(1.) This second appeal is by defendants 1 to 3. The plaintiffs predecessor granted a permanent mukarrari to defendant 4 at an annual rent of Rs. 19. The lease contains a proviso entitling the lessor to re-enter on default of payment of rent on 30 Jeth of any year. In 1934 the lessee transferred his interest to defendants 1 to 3. He had not paid the rent for 1341 and defendants 1 to 3 defaulted in payment of the rent for 1342. The plaintiffs instituted the present suit to eject the defendants and to recover compensation for breach of the condition for payment of rent. The first Court directed defendants 1 to 3 to pay the plaintiffs Rs. 21-9-6, the amount claimed for 1342, within 15 days, and ordered that in the event of payment within that period defendants should continue to hold the property, but in the event of default in payment within that period, the plaintiffs were to be given possession. Against that decision the plaintiffs appealed and obtained an unconditional decree for ejectment. The question raised in this appeal by defendants 1 to 3 is whether Section 155, Bihar Tenancy Act, applies. The relevant words of that Section are: A suit for ejectment of a tenant, on the ground that he has broken a condition on breach of which he is, under the terms of a contract between him and the landlord, liable to ejectment, shall not be entertained unless the landlord has served, in the prescribed manner, a notice on the tenant specifying the particular misuse or breach complained of, and where the misuse or breach is capable of remedy, requiring the tenant to remedy same, and, in any case, to pay reasonable compensation for the misuse or breach, and the tenant has failed to comply within a reasonable time with the request.

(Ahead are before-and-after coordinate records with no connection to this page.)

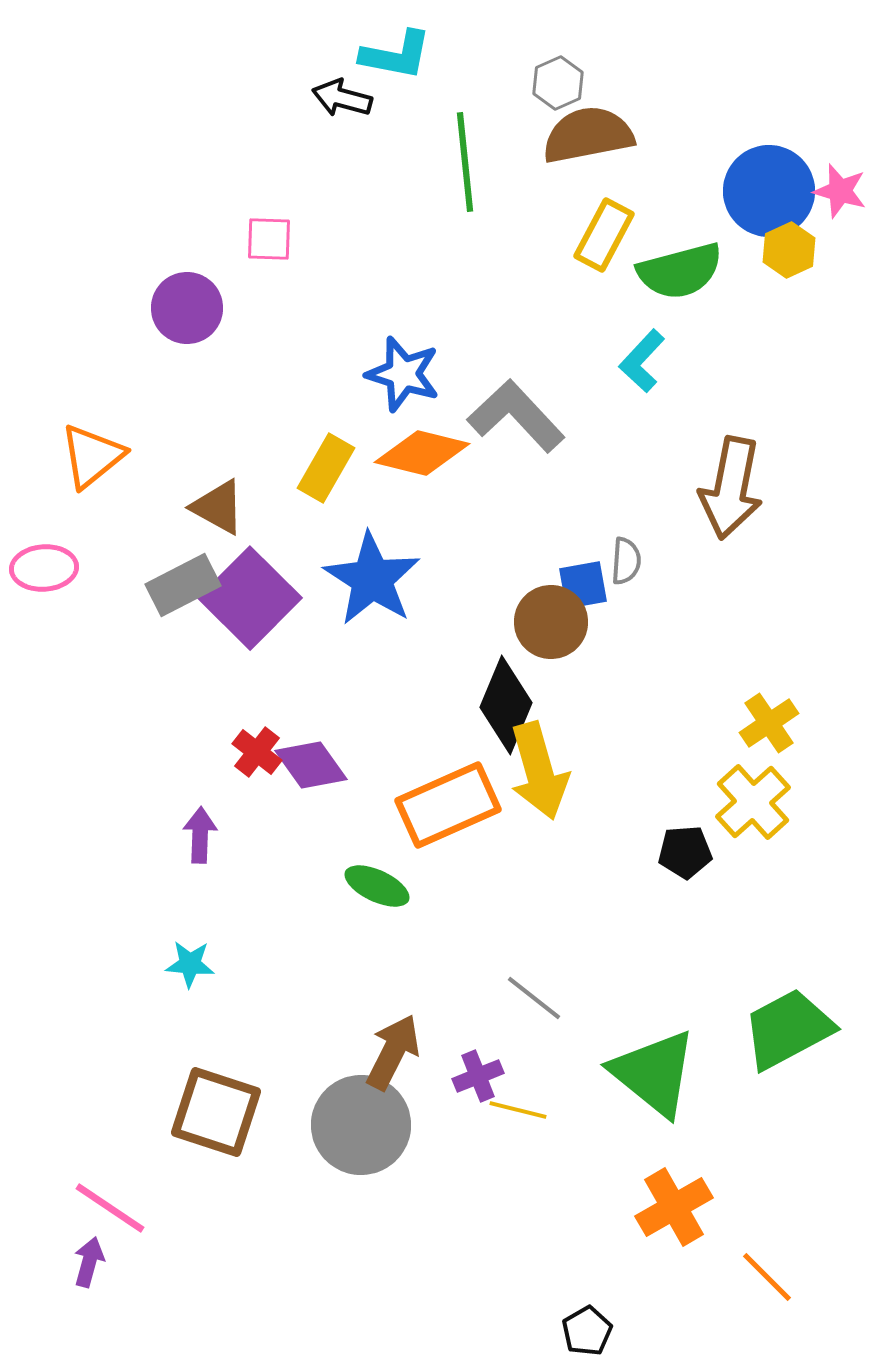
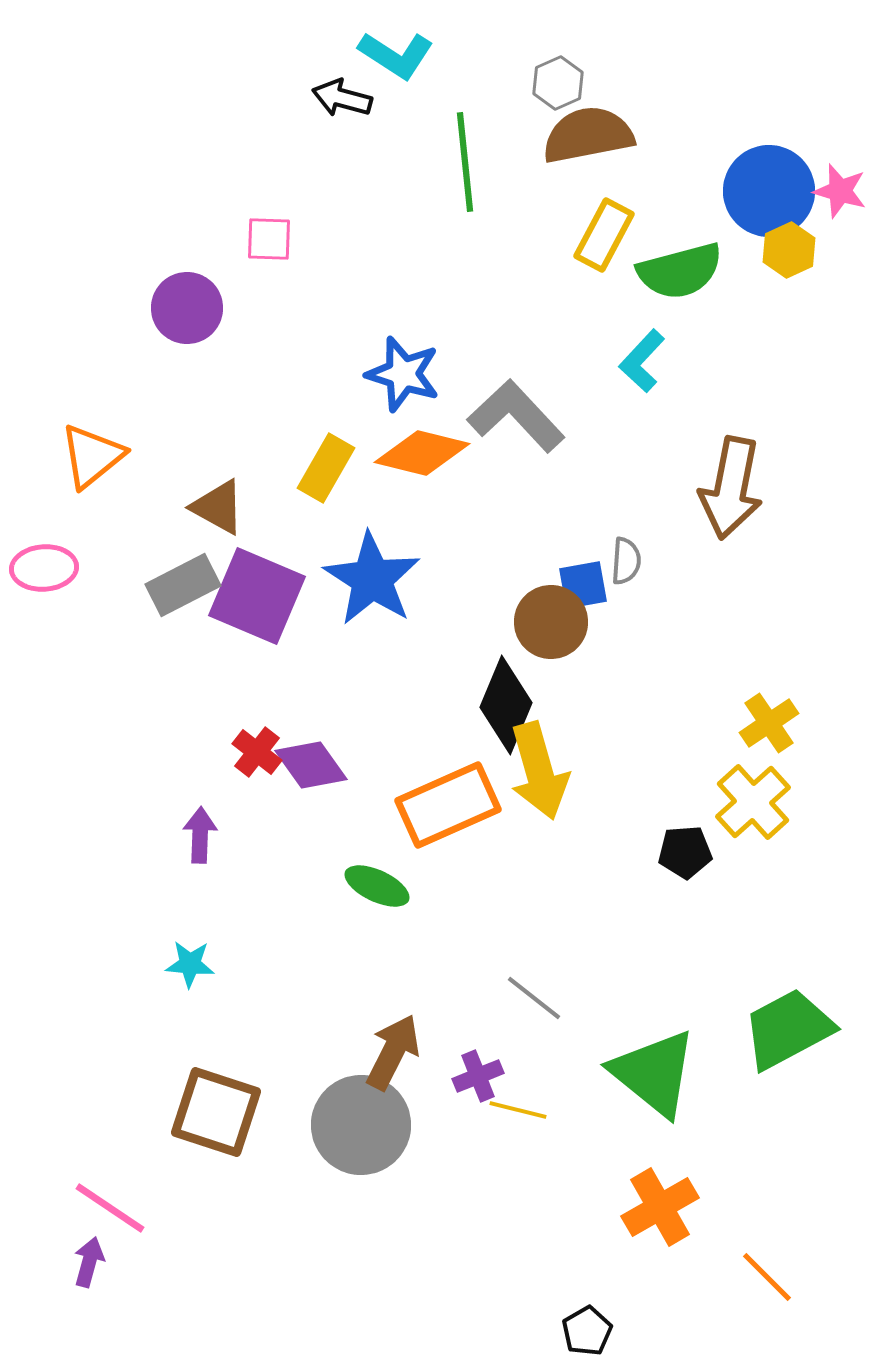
cyan L-shape at (396, 55): rotated 22 degrees clockwise
purple square at (250, 598): moved 7 px right, 2 px up; rotated 22 degrees counterclockwise
orange cross at (674, 1207): moved 14 px left
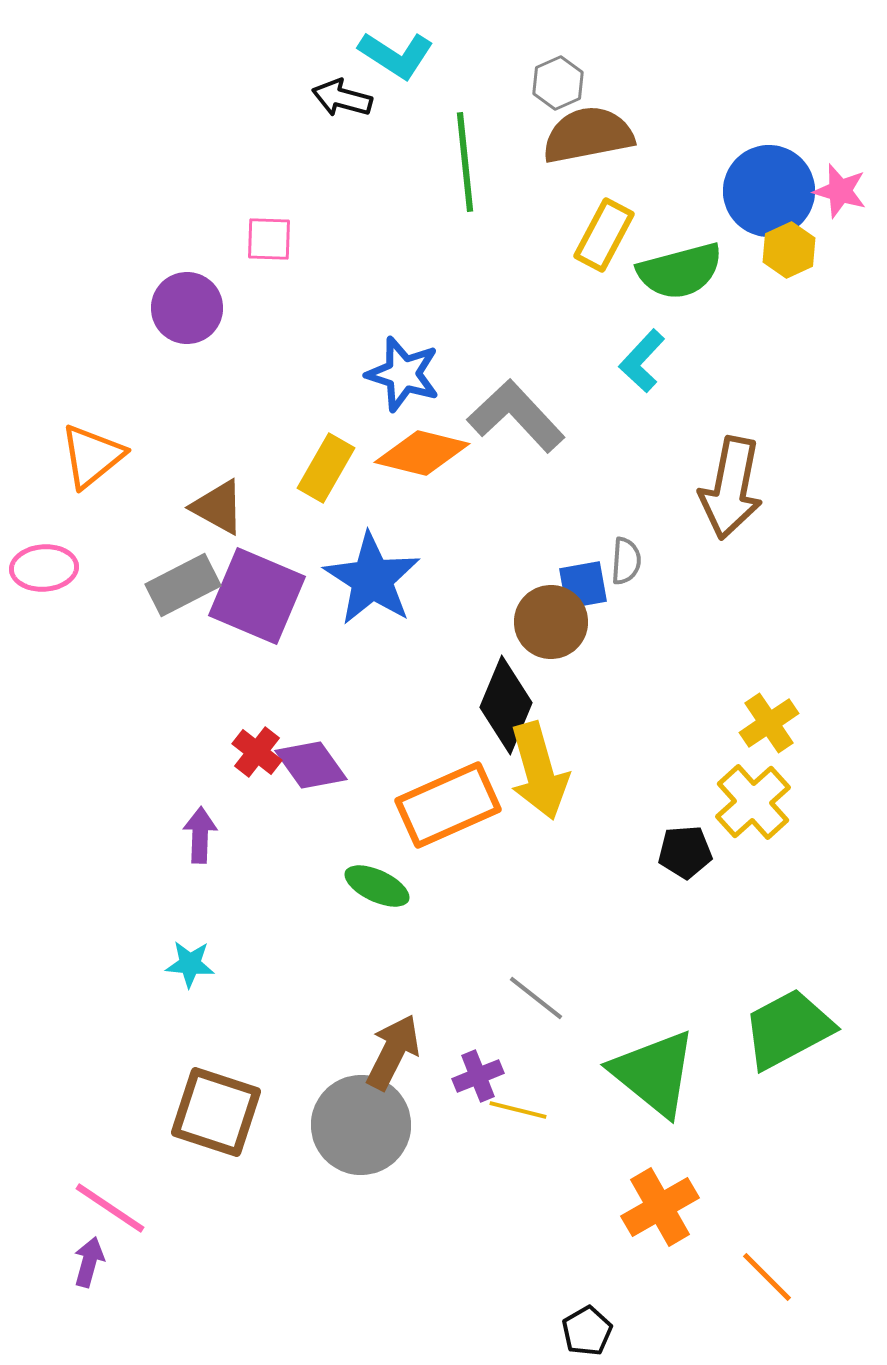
gray line at (534, 998): moved 2 px right
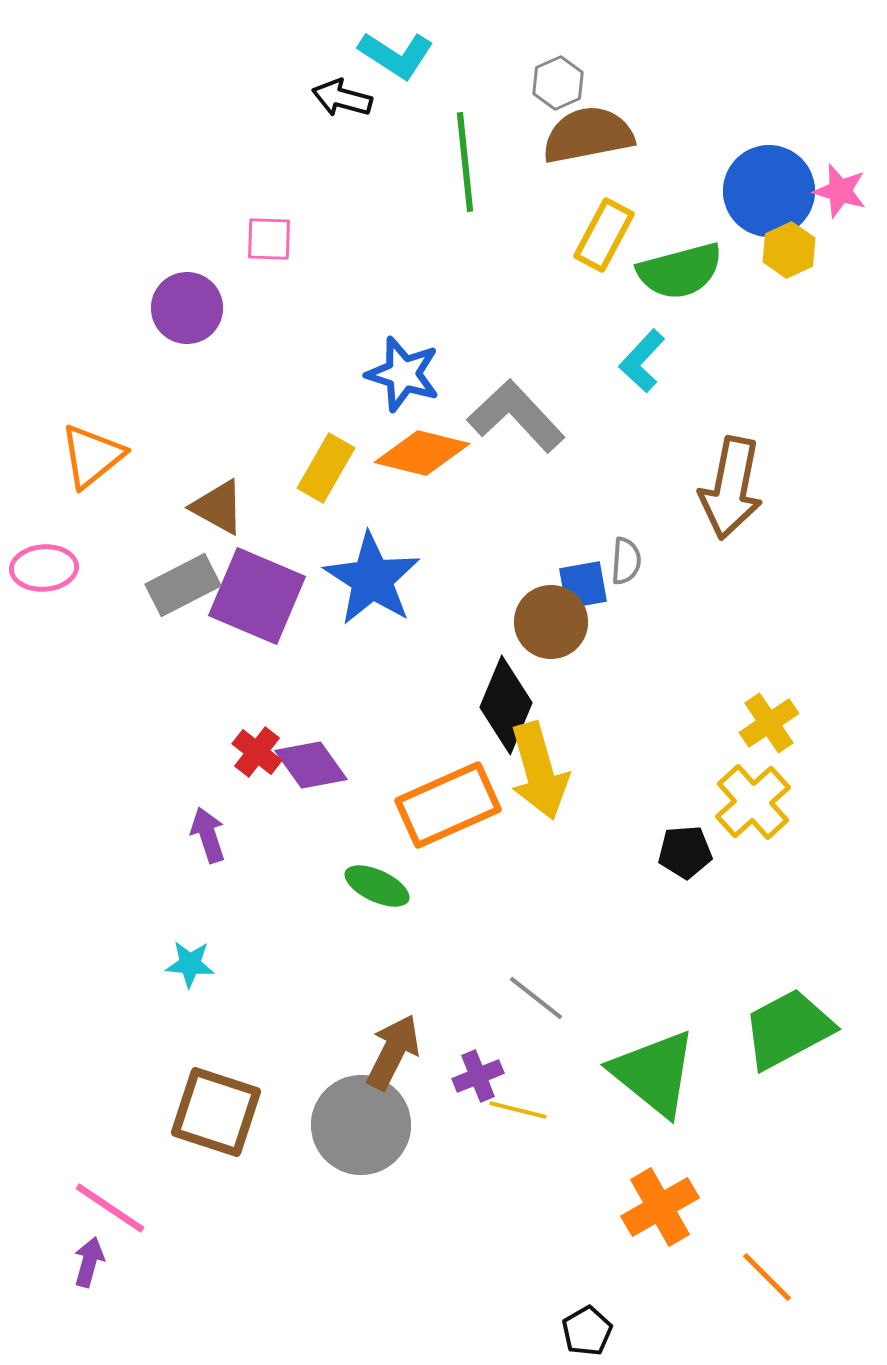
purple arrow at (200, 835): moved 8 px right; rotated 20 degrees counterclockwise
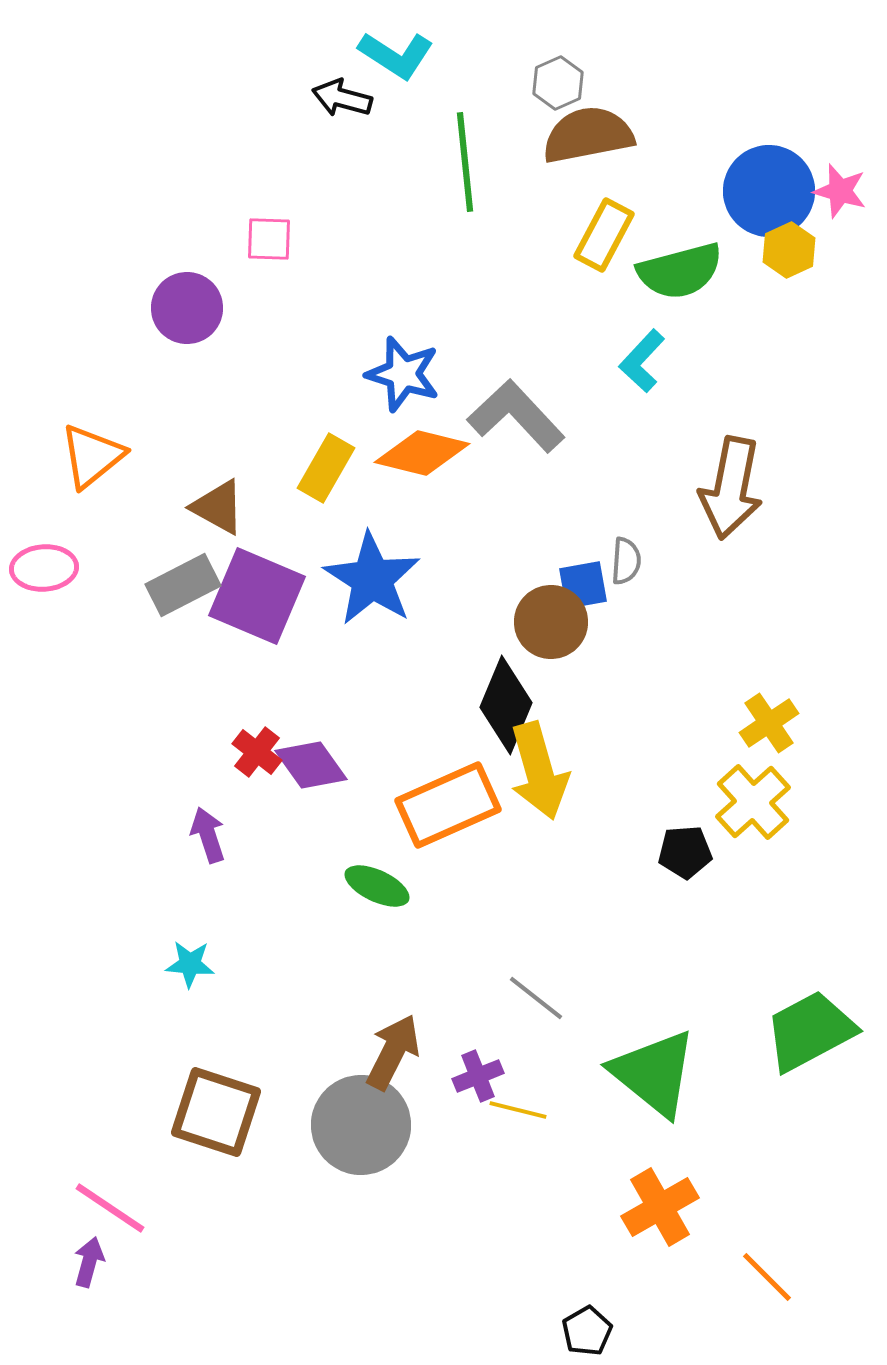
green trapezoid at (788, 1029): moved 22 px right, 2 px down
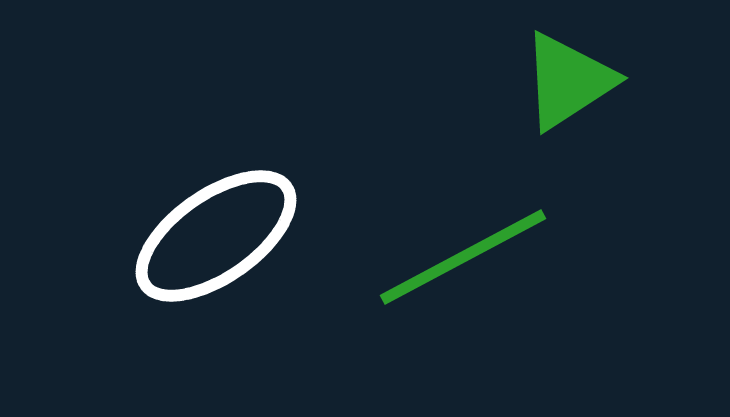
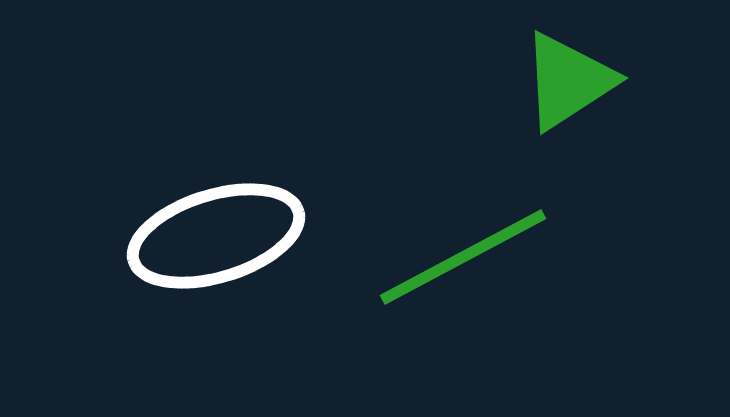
white ellipse: rotated 18 degrees clockwise
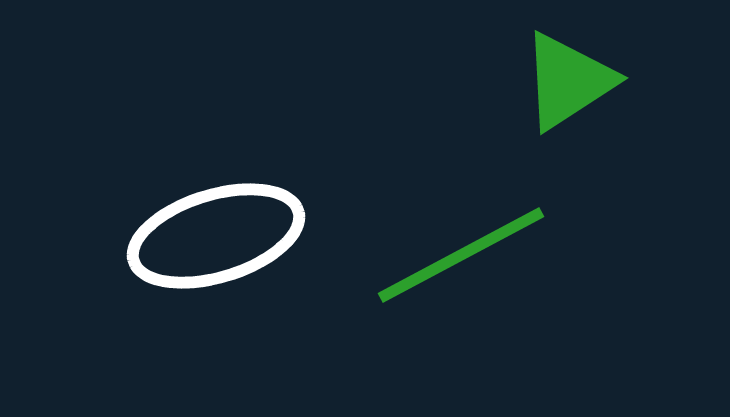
green line: moved 2 px left, 2 px up
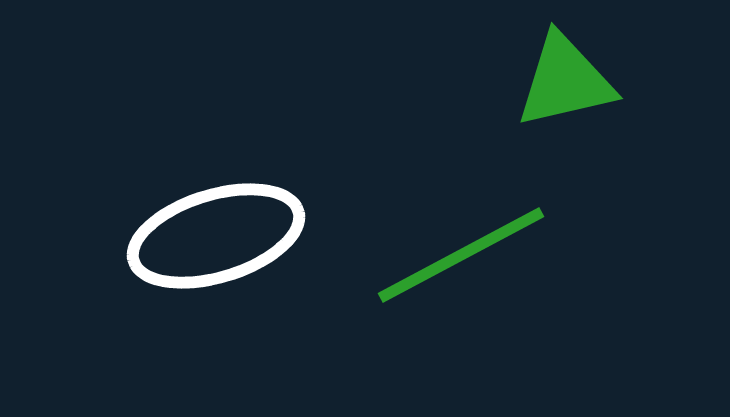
green triangle: moved 3 px left; rotated 20 degrees clockwise
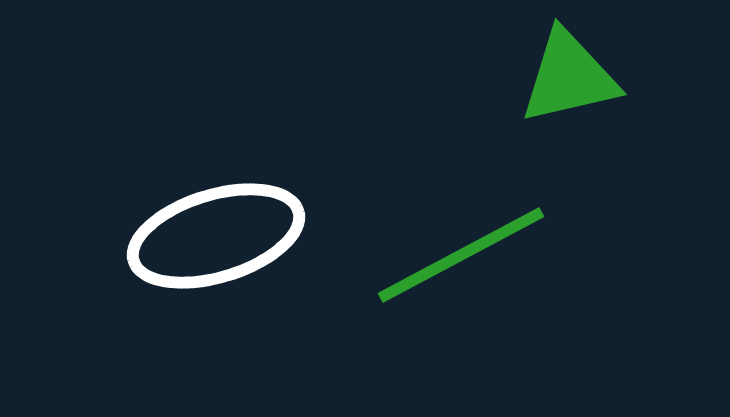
green triangle: moved 4 px right, 4 px up
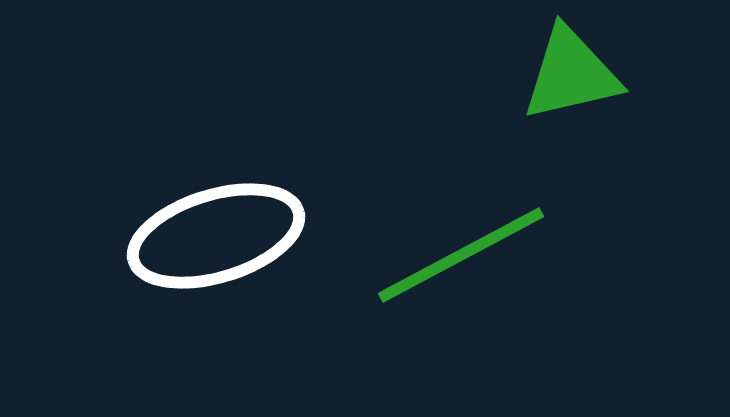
green triangle: moved 2 px right, 3 px up
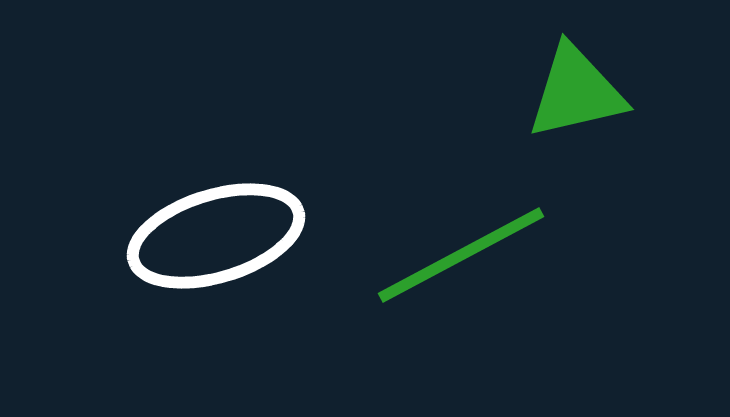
green triangle: moved 5 px right, 18 px down
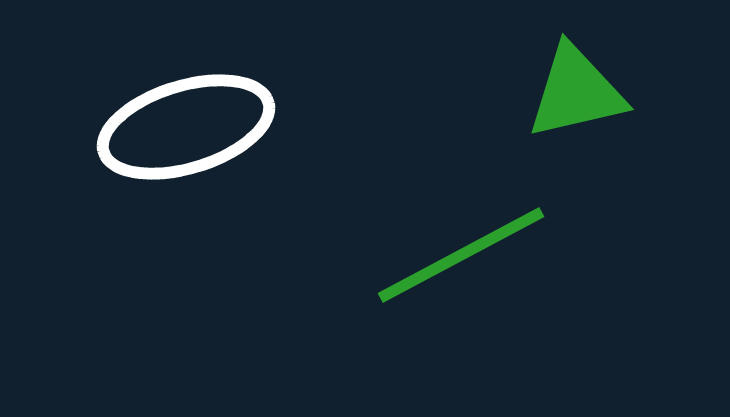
white ellipse: moved 30 px left, 109 px up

(2.) On behalf of the respondents, on the other hand, it is contended that the application of the provisions of Section 155 is excluded by Section 179 where the conditions entailing forfeiture are provided by a contract between the parties to a permanent lease. Section 179 enacts that: Nothing in this Act shall be deemed to prevent a proprietor or a holder of a permanent tenure in a permanently settled area from granting a permanent mukarrari lease on any terms agreed on between him and his tenant. Reference was also made in the course of the argument to Section 178. The relevant portion of that Section is: Nothing in any contract, between a landlord and a tenant made before or after the passing of this Act shall entitle a landlord to eject a tenant otherwise than in accordance with the provisions of this Act.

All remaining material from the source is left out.